Hello,

I am trying to align and mapping the RNA-seq FASTQ file (1 file) using STAR method for the first time in my life.

The genome file and gtf file for reference are about Apodemus agrarius.

The commands are as below in Linux.

# Apodemus agrarius genome download
genome_url = "https://api.ncbi.nlm.nih.gov/datasets/v2alpha/genome/accession/GCA_964023405.1/download?include_annotation_type=GENOME_FASTA&filename=GCA_964023405.1.zip"
response = requests.get(genome_url)
with open("genome.zip", "wb") as f:
    f.write(response.content)

# Unzipping the genome
!unzip -o genome.zip -d genome

# file move and name change
!mv genome/ncbi_dataset/data/GCA_964023405.1/*_genomic.fna genome/Apodemus_agrarius.fna

# Apodemus agrarius reference gtf file download
annotation_url = "https://ftp.ensembl.org/pub/rapid-release/species/Apodemus_agrarius/GCA_964023405.1/ensembl/geneset/2024_05/Apodemus_agrarius-GCA_964023405.1-2024_05-genes.gtf.gz"

annotation_path = os.path.join(work_dir, "Apodemus_agrarius-GCA_964023405.1-2024_05-genes.gtf.gz")

!wget -O {annotation_path} {annotation_url}
!gunzip {annotation_path}

fastq_dir = os.path.join(output_dir, 'fastq')
fastq_files = {
    'SRR9990590_1.fastq.gz': 'sample_R1.fastq.gz',
    'SRR9990590_2.fastq.gz': 'sample_R2.fastq.gz'
}

gtf_file = annotation_path.replace('.gz', '')  # Unzipped GTF file path

    !STAR --runMode genomeGenerate \
      --genomeDir genome \
      --genomeFastaFiles genome/Apodemus_agrarius.fna \
      --sjdbGTFfile {gtf_file} \
      --runThreadN 2 \
      --genomeSAindexNbases 12 \
      --genomeChrBinNbits 18 \
      --sjdbOverhang 100
    # RNA-seq mapping (Using GTF)
    !STAR --genomeDir genome \
      --readFilesIn fastq/sample_R1.fastq fastq/sample_R2.fastq \
      --runThreadN 2 \
      --outSAMtype BAM SortedByCoordinate \
      --quantMode GeneCounts \
      --sjdbGTFfile {gtf_file} \
      --outFileNamePrefix output_ \
      --outFilterMultimapNmax 20 \
      --alignSJoverhangMin 8 \
      --alignSJDBoverhangMin 1 \
      --outFilterMismatchNmax 999 \
      --genomeSAsparseD 2 \
      --limitBAMsortRAM 60000000000

However, the results are as below

Only 37 sequences were shown in the result tab file ("output_ReadsPerGene.out.tab")

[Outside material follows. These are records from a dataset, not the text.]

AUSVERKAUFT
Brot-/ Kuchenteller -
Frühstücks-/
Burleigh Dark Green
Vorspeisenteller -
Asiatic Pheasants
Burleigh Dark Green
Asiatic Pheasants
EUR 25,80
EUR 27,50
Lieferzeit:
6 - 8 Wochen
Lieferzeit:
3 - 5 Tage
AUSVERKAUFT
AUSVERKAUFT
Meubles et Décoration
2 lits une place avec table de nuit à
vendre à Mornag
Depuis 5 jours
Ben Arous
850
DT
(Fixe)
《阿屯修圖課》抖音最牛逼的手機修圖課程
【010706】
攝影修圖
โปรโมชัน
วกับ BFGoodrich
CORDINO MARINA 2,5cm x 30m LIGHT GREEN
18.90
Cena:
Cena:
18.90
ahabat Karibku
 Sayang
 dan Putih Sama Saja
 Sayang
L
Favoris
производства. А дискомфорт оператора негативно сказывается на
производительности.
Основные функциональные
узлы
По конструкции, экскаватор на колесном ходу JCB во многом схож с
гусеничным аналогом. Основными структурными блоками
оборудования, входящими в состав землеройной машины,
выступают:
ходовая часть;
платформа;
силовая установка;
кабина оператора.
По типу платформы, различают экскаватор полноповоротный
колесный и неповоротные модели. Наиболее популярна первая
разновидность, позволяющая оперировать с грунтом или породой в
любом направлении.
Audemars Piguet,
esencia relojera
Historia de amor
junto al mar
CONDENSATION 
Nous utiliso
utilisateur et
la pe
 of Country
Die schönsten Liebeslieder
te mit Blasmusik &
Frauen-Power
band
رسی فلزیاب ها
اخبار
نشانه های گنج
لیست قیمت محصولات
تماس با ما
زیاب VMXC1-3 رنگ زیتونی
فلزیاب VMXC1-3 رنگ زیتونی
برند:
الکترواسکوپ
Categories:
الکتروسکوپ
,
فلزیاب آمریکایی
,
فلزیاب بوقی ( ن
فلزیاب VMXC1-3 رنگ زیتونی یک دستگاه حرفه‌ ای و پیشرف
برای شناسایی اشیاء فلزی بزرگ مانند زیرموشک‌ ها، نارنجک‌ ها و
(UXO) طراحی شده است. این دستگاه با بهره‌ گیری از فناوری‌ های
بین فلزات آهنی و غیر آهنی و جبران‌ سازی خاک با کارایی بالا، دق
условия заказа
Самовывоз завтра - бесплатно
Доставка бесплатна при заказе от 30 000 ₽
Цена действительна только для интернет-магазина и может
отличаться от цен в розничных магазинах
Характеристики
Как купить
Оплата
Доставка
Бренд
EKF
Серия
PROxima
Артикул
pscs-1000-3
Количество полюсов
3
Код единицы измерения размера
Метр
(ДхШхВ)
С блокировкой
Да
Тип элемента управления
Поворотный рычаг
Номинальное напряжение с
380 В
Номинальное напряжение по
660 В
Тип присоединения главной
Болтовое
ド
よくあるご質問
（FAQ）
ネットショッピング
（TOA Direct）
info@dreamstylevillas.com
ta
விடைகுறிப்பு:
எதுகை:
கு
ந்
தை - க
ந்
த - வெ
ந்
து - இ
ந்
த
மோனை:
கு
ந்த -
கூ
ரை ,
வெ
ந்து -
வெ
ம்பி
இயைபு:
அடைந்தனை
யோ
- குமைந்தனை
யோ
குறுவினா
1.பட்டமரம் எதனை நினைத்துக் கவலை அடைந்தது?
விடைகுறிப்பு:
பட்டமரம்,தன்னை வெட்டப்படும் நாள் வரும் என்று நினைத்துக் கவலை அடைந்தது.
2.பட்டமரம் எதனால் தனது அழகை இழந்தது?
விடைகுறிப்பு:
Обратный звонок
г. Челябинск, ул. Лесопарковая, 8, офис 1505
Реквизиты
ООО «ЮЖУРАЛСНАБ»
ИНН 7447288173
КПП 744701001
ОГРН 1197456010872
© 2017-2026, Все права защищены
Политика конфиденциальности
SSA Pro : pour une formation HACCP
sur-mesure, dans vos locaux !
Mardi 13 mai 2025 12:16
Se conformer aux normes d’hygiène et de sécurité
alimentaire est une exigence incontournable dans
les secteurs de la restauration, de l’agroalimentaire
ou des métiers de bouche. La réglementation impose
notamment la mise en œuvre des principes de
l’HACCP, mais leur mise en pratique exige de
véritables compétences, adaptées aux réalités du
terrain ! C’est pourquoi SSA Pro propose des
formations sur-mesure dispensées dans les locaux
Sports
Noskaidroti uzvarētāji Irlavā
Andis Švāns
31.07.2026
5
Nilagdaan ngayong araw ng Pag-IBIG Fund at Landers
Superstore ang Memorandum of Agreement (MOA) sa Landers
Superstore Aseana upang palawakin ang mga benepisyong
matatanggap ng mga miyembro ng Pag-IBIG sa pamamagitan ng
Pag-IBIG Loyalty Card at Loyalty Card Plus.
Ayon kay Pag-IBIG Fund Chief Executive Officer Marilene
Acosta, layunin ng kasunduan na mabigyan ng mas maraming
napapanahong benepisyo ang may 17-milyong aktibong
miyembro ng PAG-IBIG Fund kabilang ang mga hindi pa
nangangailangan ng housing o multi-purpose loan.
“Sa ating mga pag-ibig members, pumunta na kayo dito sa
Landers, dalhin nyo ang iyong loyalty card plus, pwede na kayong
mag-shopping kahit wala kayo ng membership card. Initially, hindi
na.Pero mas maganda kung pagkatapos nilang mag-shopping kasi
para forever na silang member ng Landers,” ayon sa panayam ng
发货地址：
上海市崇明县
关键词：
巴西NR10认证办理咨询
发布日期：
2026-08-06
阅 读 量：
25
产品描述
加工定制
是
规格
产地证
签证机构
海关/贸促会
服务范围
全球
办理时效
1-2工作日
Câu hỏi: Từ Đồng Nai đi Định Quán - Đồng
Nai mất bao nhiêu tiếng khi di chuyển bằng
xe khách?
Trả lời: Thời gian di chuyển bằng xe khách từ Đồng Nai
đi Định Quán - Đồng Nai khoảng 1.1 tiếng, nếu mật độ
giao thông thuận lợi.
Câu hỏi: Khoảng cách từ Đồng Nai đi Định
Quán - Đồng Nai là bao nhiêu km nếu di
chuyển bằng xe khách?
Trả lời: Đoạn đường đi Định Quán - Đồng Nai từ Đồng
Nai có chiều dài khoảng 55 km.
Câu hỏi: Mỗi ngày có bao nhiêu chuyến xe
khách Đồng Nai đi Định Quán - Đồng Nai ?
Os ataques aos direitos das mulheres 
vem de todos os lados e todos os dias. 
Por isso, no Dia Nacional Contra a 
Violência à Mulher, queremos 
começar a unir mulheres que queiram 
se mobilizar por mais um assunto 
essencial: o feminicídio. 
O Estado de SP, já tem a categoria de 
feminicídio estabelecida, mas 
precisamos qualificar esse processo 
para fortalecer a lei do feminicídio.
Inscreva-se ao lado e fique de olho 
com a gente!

Can you guess why that happened ? The very weird thing is when I see the gtf file in my R. The file describes as 37 sequences, although the when the gtf file is opened in excel, it shows 700000 rows of information.

<- Is this related to the problem ?

• I can't get it why 37 only...

The reults files are in this link. https://drive.google.com/drive/folders/1idiF6hoOX8SDQfhlGaIVH1RWtoRUAP7L?usp=drive_link[file link]3

Any suggestions for the code revision for solving the problem is very welcomed !!

Any suggestion will be much appreciated.

Most likely, sequence names from the NCBI FASTA does not match the sequence names from the Ensembl GTF.

From STAR docs:

2.2.2 Which annotations to use? The use of the most comprehensive annotations for a given species is strongly recommended. Very importantly, chromosome names in the annotations GTF file have to match chromosome names in the FASTA genome sequence files. For example, one can use ENSEMBL FASTA files with ENSEMBL GTF files, and UCSC FASTA files with UCSC FASTA files. However, since UCSC uses chr1, chr2, ... naming convention, and ENSEMBL uses 1, 2, ... naming, the ENSEMBL and UCSC FASTA and GTF files cannot be mixed together, unless chromosomes are renamed to match between the FASTA anf GTF files.